FILE - This image made from video posted on a militant website July 5, 2014, purports to show the leader of the Islamic State group, Abu Bakr al-Baghdadi, delivering a sermon at a mosque in Iraq.

On Monday, IS spokesman Abu Hassan al-Muhajir released a new audio message online, vowing the liberation of Baghuz by the coalition would not signal the end of the terror group.

"Here is America declaring a false victory that has no bearing on reality," he said, according to a translation by SITE Intelligence.

Former U.S. counterterrorism and intelligence officials said Tuesday that while IS's self-declared caliphate would soon face an ultimate defeat, the terror group will live on, as will its dangerous legacy.

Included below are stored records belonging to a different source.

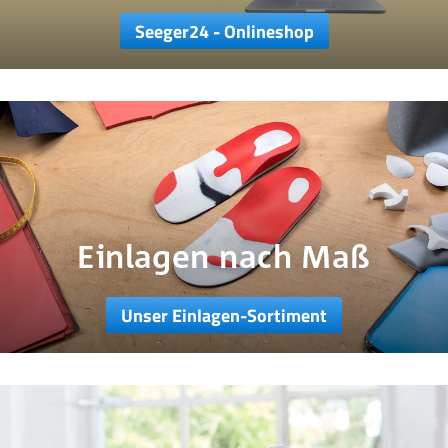
Seeger24 - Onlineshop
Einlagen nach Maß
Unser Einlagen-Sortiment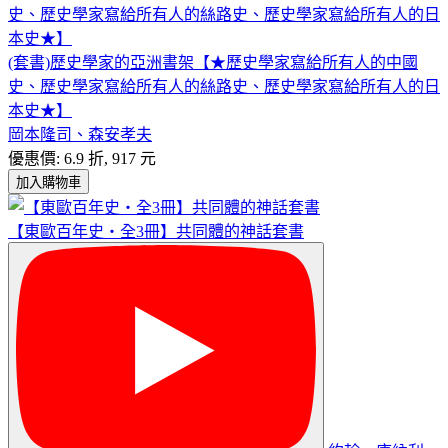
(套書)歷史學家的亞洲書架【★歷史學家寫給所有人的中國
史、歷史學家寫給所有人的絲路史、歷史學家寫給所有人的日
本史★】
岡本隆司、森安孝夫
優惠價: 6.9 折, 917 元
加入購物車
【東歐百年史‧全3冊】共同體的神話套書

"The idea of a caliphate existing in the here and now, in 2017, 2018, 2019 — that genie is out of the bottle," Matthew Levitt, a former FBI counterterrorism analyst, said Tuesday during a panel on extremism in Washington.

"It's more authentic because it's real," he said. "It's not something in history that you read about in a book."

Juan Zarate, who served former U.S. President George W. Bush as a deputy national security adviser, added that the collapse of the caliphate is also unlikely to dishearten IS supporters.

"They will rationalize the loss. They will rationalize it in part because they have a very long-term vision of their own movement in history," he said. "They will see this as just one chapter."